ABERDEEN, Scotland (Reuters) – Total (TOTF.PA) beat forecasts on Thursday by keeping net adjusted profit for the fourth quarter steady at $3.2 billion and fulfilled its pledge to boost dividends despite low oil prices, lifting the French energy major’s shares by 3%.
FILE PHOTO: The logo of French oil giant Total is pictured at a petrol station in Laplume, France January 16, 2020. REUTERS/Regis Duvignau/File Photo
Analysts had forecasts net profit of about $2.7 billion.
“This performance is better than that of our rivals in terms of resisting to low oil prices,” Total Chief Executive Officer Patrick Pouyanne told journalists.

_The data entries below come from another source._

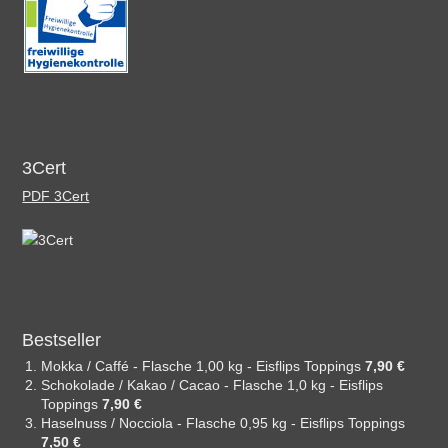
3Cert
PDF 3Cert
Bestseller
Mokka / Caffé - Flasche 1,00 kg - Eisflips Toppings
7,90 €
Schokolade / Kakao / Cacao - Flasche 1,0 kg - Eisflips
Toppings
7,90 €
Haselnuss / Nocciola - Flasche 0,95 kg - Eisflips Toppings
7,50 €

He said the group reported solid fourth quarter 2019 results with debt-adjusted cash flow (DACF) at $7.4 billion, an increase of more than 20% compared with the fourth quarter of 2018.
(GRAPHIC: Total Results – here)
Total’s oil and gas production grew by 9% in 2019 compared with the previous year thanks to start ups and ramp ups of projects, while its liquefied natural gas (LNG) business doubled, boosting its cash flow.

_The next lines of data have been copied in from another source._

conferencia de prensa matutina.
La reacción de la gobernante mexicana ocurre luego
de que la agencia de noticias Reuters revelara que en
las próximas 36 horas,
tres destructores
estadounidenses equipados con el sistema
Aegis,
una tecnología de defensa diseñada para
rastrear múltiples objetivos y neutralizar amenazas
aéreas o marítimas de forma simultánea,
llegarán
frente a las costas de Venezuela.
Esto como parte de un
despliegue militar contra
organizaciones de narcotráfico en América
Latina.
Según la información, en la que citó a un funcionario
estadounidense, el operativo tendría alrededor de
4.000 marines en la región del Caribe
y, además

Pouyanne said the exceptional production growth was unlikely to continue in the years to come and output growth for 2020 was seen at 2% to 4%, a more typical level in the industry.

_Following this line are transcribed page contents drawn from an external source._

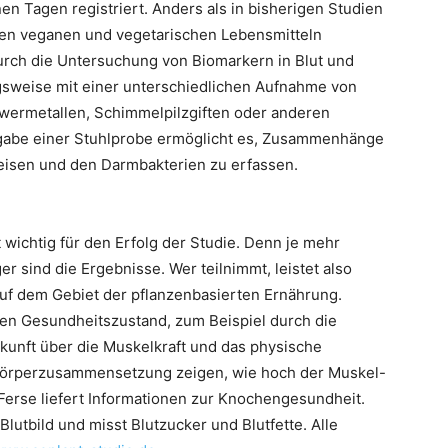
n Tagen registriert. Anders als in bisherigen Studien
gen veganen und vegetarischen Lebensmitteln
rch die Untersuchung von Biomarkern in Blut und
ungsweise mit einer unterschiedlichen Aufnahme von
wermetallen, Schimmelpilzgiften oder anderen
gabe einer Stuhlprobe ermöglicht es, Zusammenhänge
isen und den Darmbakterien zu erfassen.
 wichtig für den Erfolg der Studie. Denn je mehr
 sind die Ergebnisse. Wer teilnimmt, leistet also
auf dem Gebiet der pflanzenbasierten Ernährung.
en Gesundheitszustand, zum Beispiel durch die
kunft über die Muskelkraft und das physische
örperzusammensetzung zeigen, wie hoch der Muskel-
r Ferse liefert Informationen zur Knochengesundheit.
lutbild und misst Blutzucker und Blutfette. Alle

Pouyanne said the group rewarded shareholders with a 6% increase in the final dividend for 2019 to 0.68 euros per share. It bought back $1.75 billion of its shares in 2019 and plans to buy back $2 billion of its shares in 2020 with oil at $60 per barrel.
“Taking into account the strong visibility on cash flow, the group will continue to increase the dividend with the guidance of 5% to 6% per year,” the company said in the statement.